** Records for this task follows **
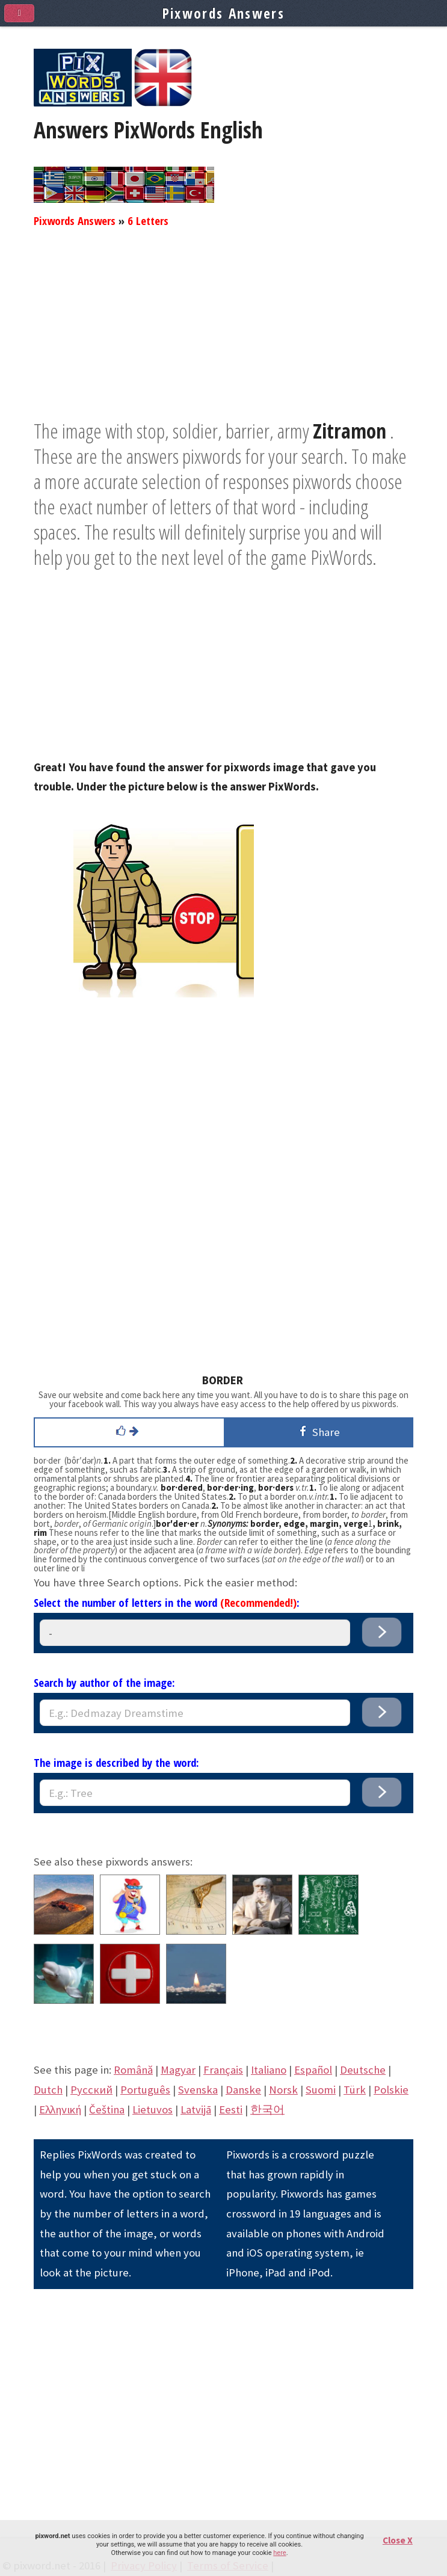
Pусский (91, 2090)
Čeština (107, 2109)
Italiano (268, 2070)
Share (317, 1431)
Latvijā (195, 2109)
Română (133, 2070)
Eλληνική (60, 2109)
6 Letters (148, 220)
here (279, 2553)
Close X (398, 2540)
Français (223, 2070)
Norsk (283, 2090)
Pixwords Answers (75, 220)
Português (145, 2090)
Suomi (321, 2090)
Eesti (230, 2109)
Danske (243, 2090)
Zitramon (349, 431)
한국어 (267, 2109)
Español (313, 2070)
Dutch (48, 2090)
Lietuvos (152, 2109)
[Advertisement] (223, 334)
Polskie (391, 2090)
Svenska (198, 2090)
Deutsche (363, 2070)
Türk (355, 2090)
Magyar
** End of Records for this task **
**Aim of the exercise**
Print the listing exactly, images excluded.

**Worked solution**
Pусский (91, 2090)
Čeština (107, 2109)
Italiano (268, 2070)
Share (317, 1431)
Latvijā (195, 2109)
Română (133, 2070)
Eλληνική (60, 2109)
6 Letters (148, 220)
here (279, 2553)
Close X (398, 2540)
Français (223, 2070)
Norsk (283, 2090)
Pixwords Answers (75, 220)
Português (145, 2090)
Suomi (321, 2090)
Eesti (230, 2109)
Danske (243, 2090)
Zitramon (349, 431)
한국어 (267, 2109)
Español (313, 2070)
Dutch (48, 2090)
Lietuvos (152, 2109)
[Advertisement] (223, 334)
Polskie (391, 2090)
Svenska (198, 2090)
Deutsche (363, 2070)
Türk (355, 2090)
Magyar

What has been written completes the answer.